Dataset content Block Start

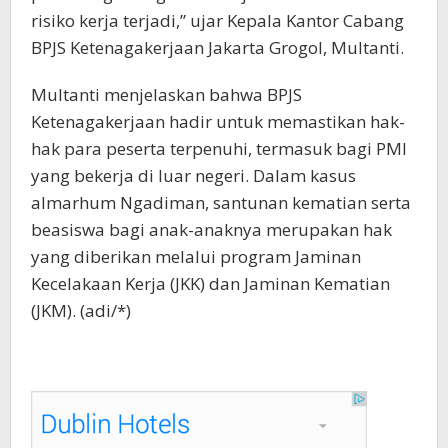
risiko kerja terjadi,” ujar Kepala Kantor Cabang
BPJS Ketenagakerjaan Jakarta Grogol, Multanti.
Multanti menjelaskan bahwa BPJS
Ketenagakerjaan hadir untuk memastikan hak-
hak para peserta terpenuhi, termasuk bagi PMI
yang bekerja di luar negeri. Dalam kasus
almarhum Ngadiman, santunan kematian serta
beasiswa bagi anak-anaknya merupakan hak
yang diberikan melalui program Jaminan
Kecelakaan Kerja (JKK) dan Jaminan Kematian
(JKM). (adi/*)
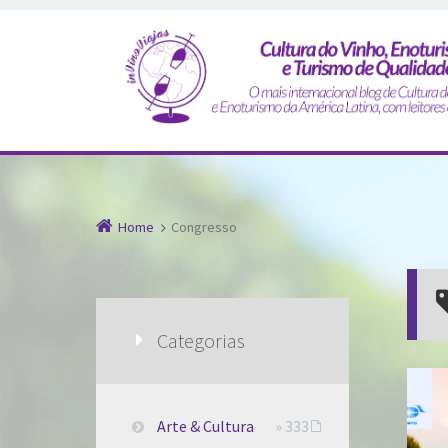
Home
Congresso
Categorias
Arte & Cultura
» 333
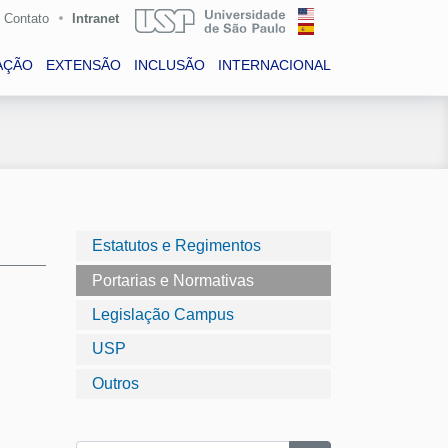
Contato
Intranet
AÇÃO
EXTENSÃO
INCLUSÃO
INTERNACIONAL
Estatutos e Regimentos
Portarias e Normativas
Legislação Campus
USP
Outros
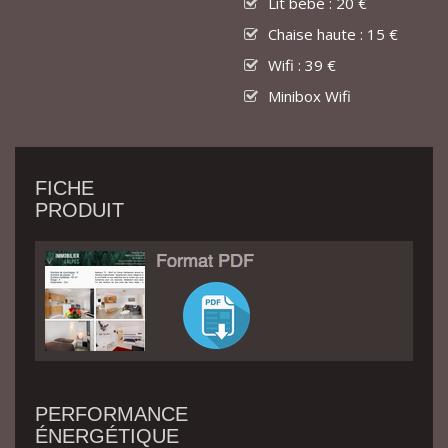
Lit bébé : 20 €
Chaise haute : 15 €
Wifi : 39 €
Minibox Wifi
FICHE
PRODUIT
PERFORMANCE
ÉNERGÉTIQUE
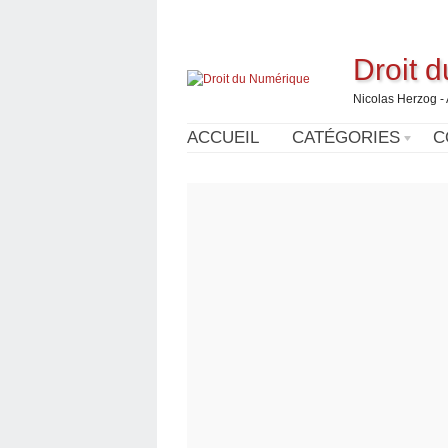
Droit 
Nicolas Herzog -
ACCUEIL
CATÉGORIES
C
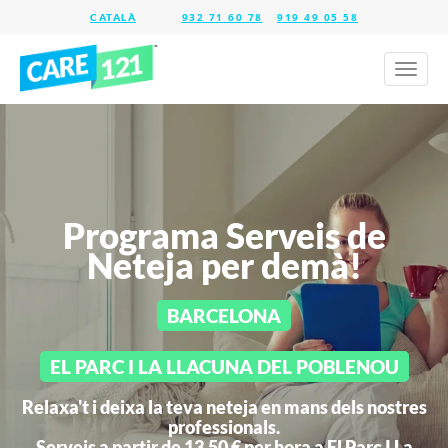
932 71 60 78
919 49 05 58
Toggl
naviga
Programa Serveis de
Neteja per demà!
BARCELONA
EL PARC I LA LLACUNA DEL POBLENOU
Relaxa't i deixa la teva neteja en mans dels nostres
professionals.
Serveis a partir de 13,50 € per hora a
El Parc I La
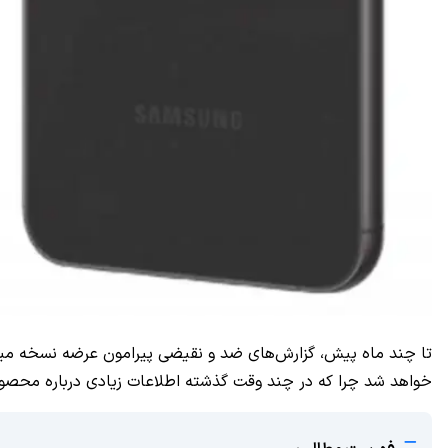
خواهد شد چرا که در چند وقت گذشته اطلاعات زیادی درباره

Dataset content Block End

Work instruction -> When a line contains the string "Multanti", copy it from the records.

Your solution ->
BPJS Ketenagakerjaan Jakarta Grogol, Multanti.
Multanti menjelaskan bahwa BPJS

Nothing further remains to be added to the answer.